🤖 AI Summary
Existing approaches to surrogate marker evaluation often ignore missing data and rely on complete-case analyses, which can introduce bias and reduce statistical efficiency. This work proposes a unified framework that, for the first time, systematically incorporates missing data correction into surrogate marker validation by integrating inverse probability weighting (IPW) with semiparametric maximum likelihood estimation (SMLE). The framework ensures robustness, computational tractability, and high statistical efficiency under both nonparametric and parametric settings. An accompanying R package, MissSurrogate, implements the proposed methodology. Simulation studies demonstrate that the method remains unbiased and achieves near-full-sample efficiency across various missing data mechanisms. Its practical utility is further illustrated through an application to a diabetes clinical trial.
📝 Abstract
Evaluating treatment effects is critical in clinical trials but sometimes involves lengthy, invasive, or costly follow-up procedures.
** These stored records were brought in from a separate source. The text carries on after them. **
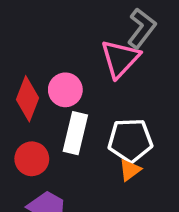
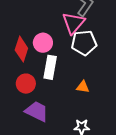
white pentagon: (130, 140) -> (84, 43), moved
orange triangle: (130, 170) -> (83, 87), turned 48

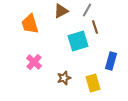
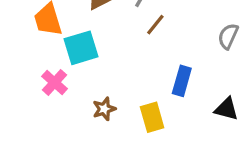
brown line: (95, 27) -> (155, 25), turned 56
cyan square: (78, 41) -> (81, 48), moved

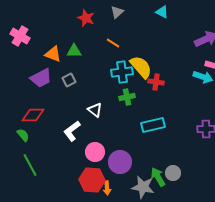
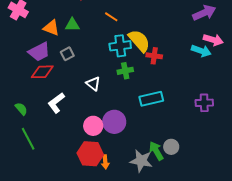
red diamond: (33, 115) -> (42, 72), moved
white L-shape: (72, 131) -> (56, 103), moved
purple circle: (120, 162) -> (114, 122), moved

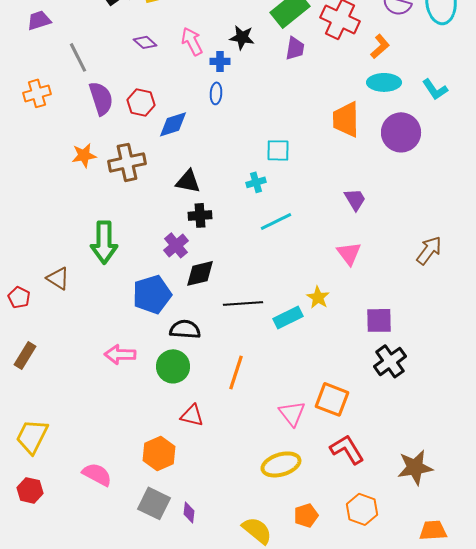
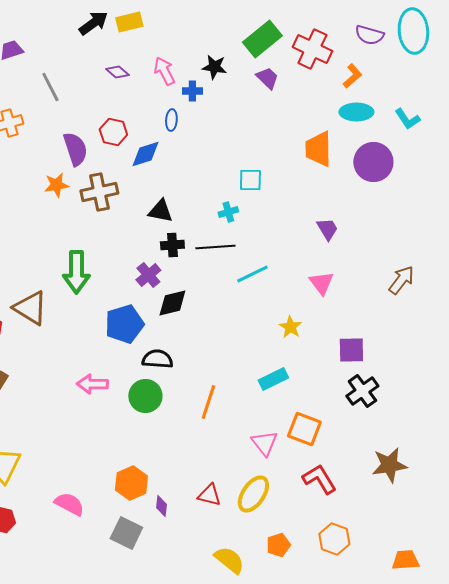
purple trapezoid: (295, 48) -> (267, 78), turned -55
blue ellipse: (216, 93) -> (171, 120), moved
purple semicircle: (101, 98) -> (75, 149), moved
cyan line: (276, 221) -> (252, 274), moved
brown triangle: (58, 278) -> (30, 308), size x1.5
black line: (243, 303) -> (215, 247), moved
cyan rectangle: (288, 317) -> (273, 379), moved
red triangle: (192, 415) -> (209, 495), moved
yellow ellipse: (281, 464) -> (253, 494), turned -39
brown star: (415, 467) -> (389, 465), moved
purple diamond: (189, 512) -> (161, 506), moved

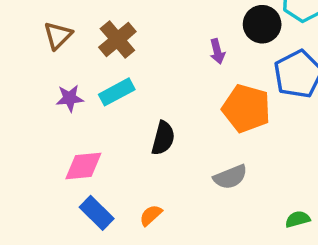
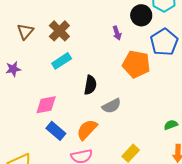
purple star: (70, 98) -> (13, 69), moved
gray semicircle: (230, 177) -> (112, 106), moved
orange semicircle: (151, 215) -> (87, 130), size x1.6

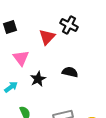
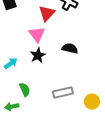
pink triangle: (21, 58) -> (37, 34), moved

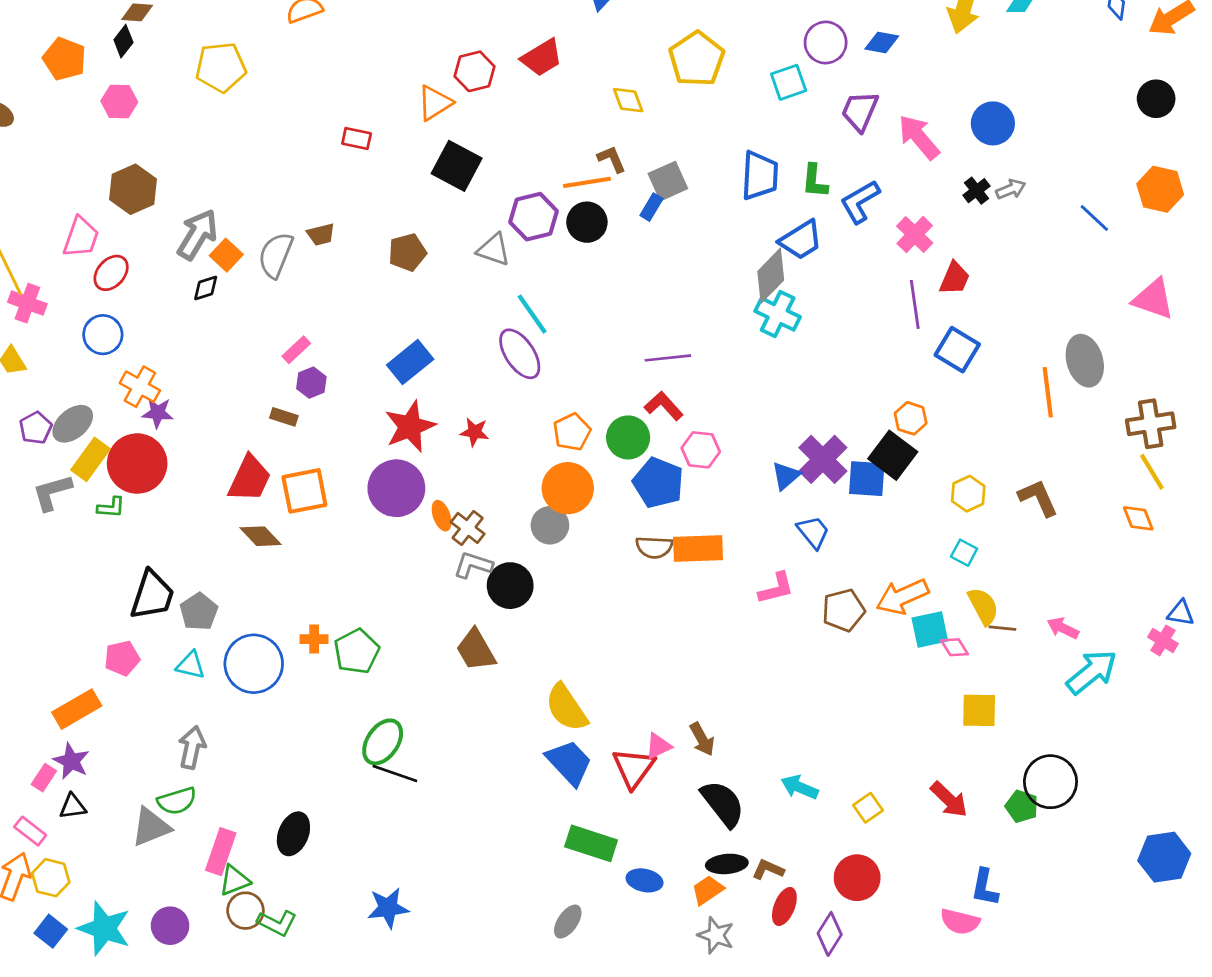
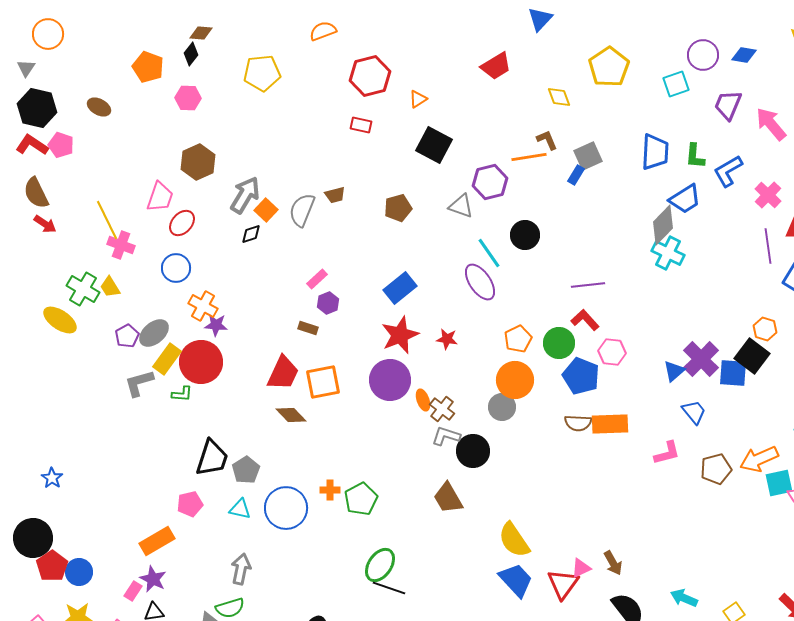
red hexagon: (474, 71) -> (370, 76), moved, size x1.4
orange triangle: (435, 103) -> (418, 99), size x0.7
black circle: (587, 222) -> (525, 235), moved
In these cases, surrogate markers, which provide intermediate measures of the long-term treatment effect, allow clinicians to obtain results faster and more efficiently than would have otherwise been possible. Prior to adoption, it is vital that the utility of surrogate markers (i.e., their ability to capture the treatment effect on the primary outcome) is statistically validated. Many frameworks for evaluating surrogate markers have been proposed, but they do not account for missing data. Instead, they rely on complete cases (the subset of patients without missing data), which can be inefficient and biased. To improve on this, we propose methods to accommodate missing data in nonparametric and parametric surrogate evaluation via inverse probability weighting (IPW) and semiparametric maximum likelihood estimation (SMLE). Through simulation studies, we demonstrate that the proposed methods remain unbiased under a broader range of missing data mechanisms than complete case analysis and can help retain the statistical precision of the full trial. We illustrate their practical utility through an application to a diabetes clinical trial. Moreover, our missing data corrections have complementary strengths with respect to computational ease, robustness, and statistical efficiency. All methods are implemented in the MissSurrogate R package.